Jarno.Elovirta@nokia.com wrote:

>Character Encoding is currently detected erroneously when the document
>uses SGML SHORTTAG constructs. The following document is valid SGML
>document and parses without errors (using SP 1.3.4):
>
><!DOCTYPE HTML PUBLIC "-//IETF//DTD HTML 2.0 Strict//EN"><TITLE/test
>document/<META 
>http-equiv=Content-Type content="text/html;charset=ISO-8859-1"<P>

Well, it's certainly a bug in the sense that our heuristics are failing
when presented with SHORTTAGS-using HTML. *BUT*, as Nick says, SHORTTAGS in
itself is a bug, IMO, in the SGML Declaration for HTML. As is the use of
inband encoding information (still only IMO).

Thanks for the report though.
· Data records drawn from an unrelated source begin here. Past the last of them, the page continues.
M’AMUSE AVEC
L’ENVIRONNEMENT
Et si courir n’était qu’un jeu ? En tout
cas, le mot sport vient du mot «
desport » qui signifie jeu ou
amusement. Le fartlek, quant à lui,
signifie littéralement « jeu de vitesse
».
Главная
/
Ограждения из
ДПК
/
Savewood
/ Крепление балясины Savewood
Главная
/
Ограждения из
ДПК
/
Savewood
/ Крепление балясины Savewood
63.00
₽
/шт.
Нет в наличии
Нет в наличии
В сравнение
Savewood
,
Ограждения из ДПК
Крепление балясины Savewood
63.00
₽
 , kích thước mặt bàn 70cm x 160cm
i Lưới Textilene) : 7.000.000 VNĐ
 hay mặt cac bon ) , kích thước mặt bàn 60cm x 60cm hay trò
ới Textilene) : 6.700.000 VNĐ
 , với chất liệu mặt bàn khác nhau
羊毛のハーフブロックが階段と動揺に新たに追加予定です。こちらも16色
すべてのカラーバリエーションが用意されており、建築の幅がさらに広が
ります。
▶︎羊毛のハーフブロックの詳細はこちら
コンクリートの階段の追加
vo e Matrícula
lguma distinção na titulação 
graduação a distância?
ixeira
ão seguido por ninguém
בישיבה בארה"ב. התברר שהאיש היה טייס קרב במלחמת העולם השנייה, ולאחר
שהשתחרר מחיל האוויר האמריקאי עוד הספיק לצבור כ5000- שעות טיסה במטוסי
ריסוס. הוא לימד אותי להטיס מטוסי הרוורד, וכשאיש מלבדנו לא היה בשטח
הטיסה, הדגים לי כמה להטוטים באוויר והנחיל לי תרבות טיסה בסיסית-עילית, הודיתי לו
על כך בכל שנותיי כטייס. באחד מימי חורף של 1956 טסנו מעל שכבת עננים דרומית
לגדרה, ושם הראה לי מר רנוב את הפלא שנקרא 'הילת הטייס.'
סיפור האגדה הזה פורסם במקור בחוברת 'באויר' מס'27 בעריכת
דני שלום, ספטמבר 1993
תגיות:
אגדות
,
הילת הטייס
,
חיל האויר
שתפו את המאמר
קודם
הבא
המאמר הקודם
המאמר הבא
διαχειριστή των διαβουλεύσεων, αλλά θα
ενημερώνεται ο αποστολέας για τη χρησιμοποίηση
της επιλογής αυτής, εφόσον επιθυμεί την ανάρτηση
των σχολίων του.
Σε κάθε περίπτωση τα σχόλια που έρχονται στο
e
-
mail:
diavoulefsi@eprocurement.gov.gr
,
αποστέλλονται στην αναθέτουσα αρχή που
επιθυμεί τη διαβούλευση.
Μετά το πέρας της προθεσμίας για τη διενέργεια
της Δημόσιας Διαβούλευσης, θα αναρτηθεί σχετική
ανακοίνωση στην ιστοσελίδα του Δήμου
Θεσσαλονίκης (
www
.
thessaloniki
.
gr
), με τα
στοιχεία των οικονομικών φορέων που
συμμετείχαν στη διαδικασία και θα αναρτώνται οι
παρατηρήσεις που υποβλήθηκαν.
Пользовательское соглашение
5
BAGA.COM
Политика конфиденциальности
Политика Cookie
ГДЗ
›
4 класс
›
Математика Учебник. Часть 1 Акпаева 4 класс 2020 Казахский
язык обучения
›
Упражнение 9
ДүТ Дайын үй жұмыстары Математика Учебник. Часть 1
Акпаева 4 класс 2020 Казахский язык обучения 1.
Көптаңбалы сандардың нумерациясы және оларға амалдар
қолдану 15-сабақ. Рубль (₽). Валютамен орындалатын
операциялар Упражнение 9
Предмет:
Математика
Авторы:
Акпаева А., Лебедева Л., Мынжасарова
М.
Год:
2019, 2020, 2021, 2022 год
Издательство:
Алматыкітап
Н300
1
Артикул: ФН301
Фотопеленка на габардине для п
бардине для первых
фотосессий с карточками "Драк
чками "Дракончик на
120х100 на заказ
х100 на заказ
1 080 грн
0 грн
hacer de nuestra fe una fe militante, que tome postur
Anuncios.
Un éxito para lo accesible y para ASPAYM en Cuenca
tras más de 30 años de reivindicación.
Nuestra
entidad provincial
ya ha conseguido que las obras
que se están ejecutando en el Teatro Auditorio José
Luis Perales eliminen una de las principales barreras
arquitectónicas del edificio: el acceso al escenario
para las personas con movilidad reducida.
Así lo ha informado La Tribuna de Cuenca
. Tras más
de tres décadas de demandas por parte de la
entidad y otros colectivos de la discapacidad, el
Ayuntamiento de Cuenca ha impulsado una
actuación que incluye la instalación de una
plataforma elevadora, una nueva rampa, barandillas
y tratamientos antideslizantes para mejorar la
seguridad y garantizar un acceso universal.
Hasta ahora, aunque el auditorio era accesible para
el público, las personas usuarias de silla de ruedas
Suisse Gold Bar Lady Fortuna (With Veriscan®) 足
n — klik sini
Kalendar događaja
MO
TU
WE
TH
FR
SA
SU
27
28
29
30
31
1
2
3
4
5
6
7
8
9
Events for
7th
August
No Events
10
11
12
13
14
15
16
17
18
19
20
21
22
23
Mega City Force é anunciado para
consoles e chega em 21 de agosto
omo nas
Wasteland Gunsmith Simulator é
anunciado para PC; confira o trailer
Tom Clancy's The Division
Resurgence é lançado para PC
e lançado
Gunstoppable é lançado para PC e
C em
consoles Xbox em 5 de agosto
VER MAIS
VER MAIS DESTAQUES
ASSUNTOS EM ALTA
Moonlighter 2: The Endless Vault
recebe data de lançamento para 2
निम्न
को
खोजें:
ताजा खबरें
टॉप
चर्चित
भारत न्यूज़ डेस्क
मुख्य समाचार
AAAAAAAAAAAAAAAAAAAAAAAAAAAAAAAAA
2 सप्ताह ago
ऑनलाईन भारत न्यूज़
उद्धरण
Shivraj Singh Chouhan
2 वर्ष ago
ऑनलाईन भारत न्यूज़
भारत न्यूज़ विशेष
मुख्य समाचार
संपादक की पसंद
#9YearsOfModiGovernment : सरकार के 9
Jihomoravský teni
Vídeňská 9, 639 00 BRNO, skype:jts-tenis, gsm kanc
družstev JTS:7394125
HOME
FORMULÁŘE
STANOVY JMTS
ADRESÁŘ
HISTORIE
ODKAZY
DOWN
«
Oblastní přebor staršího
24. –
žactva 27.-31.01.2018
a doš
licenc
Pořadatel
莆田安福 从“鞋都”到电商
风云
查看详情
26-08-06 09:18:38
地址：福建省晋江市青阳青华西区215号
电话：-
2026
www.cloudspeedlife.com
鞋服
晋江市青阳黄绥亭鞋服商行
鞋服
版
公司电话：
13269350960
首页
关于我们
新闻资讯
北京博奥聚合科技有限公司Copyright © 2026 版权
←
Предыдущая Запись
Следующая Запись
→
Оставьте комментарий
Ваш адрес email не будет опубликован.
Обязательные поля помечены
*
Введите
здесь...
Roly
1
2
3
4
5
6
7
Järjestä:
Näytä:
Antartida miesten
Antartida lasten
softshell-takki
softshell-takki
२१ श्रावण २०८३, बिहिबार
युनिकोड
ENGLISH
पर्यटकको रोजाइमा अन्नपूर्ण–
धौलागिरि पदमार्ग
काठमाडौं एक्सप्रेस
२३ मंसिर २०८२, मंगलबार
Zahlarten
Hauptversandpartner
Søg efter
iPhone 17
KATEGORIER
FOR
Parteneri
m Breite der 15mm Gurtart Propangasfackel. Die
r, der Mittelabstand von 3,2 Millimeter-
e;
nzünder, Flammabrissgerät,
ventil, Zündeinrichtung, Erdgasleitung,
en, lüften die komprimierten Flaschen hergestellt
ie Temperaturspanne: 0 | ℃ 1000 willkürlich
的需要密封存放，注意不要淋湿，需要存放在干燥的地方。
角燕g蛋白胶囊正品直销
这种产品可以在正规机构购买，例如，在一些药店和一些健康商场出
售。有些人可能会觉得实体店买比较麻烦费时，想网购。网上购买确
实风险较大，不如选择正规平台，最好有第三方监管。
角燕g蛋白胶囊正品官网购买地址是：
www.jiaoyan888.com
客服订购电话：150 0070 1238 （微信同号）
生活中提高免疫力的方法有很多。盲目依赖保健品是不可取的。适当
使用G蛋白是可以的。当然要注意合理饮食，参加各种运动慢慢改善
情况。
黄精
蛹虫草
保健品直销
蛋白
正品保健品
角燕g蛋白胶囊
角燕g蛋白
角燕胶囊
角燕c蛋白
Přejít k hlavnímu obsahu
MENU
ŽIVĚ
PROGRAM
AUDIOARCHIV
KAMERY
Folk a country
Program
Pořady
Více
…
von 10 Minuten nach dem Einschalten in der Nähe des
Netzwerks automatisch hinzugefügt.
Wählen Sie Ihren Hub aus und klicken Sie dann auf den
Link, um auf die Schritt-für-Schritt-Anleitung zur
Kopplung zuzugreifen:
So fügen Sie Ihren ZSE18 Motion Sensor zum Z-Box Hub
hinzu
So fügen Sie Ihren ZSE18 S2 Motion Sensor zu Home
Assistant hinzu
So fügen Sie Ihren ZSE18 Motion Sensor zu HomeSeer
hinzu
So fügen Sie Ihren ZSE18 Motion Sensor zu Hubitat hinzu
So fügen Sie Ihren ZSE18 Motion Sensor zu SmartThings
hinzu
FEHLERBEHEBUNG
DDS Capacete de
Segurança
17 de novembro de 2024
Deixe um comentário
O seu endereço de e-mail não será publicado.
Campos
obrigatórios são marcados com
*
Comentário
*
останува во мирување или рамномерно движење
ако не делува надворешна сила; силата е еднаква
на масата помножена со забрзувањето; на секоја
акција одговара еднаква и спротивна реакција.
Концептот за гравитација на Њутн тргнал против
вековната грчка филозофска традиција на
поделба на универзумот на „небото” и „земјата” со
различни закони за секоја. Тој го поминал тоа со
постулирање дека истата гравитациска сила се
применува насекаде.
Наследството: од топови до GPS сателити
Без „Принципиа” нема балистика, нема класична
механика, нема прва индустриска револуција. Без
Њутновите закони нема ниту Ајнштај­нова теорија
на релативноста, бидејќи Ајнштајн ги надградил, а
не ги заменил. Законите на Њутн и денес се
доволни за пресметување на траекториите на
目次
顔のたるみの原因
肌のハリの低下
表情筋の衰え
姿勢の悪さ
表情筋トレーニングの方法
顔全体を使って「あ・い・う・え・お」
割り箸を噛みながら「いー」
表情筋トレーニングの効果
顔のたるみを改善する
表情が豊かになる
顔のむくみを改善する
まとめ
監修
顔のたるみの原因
I'm going to look into how/if we can improve
on the charset detection and file it as a "known issue". A future version
of the validator will probably warn about the use of SHORTTAGS though, due
to it's many problems.

Thanks for the feedback, and please do let us know if you find any more
such issues!

-- 
>For all I know they probably have a standard for
>which direction to put the thread on a bolt.

That would be ISO 261:1973.         -- John Cowan

Received on Tuesday, 2 July 2002 16:55:14 UTC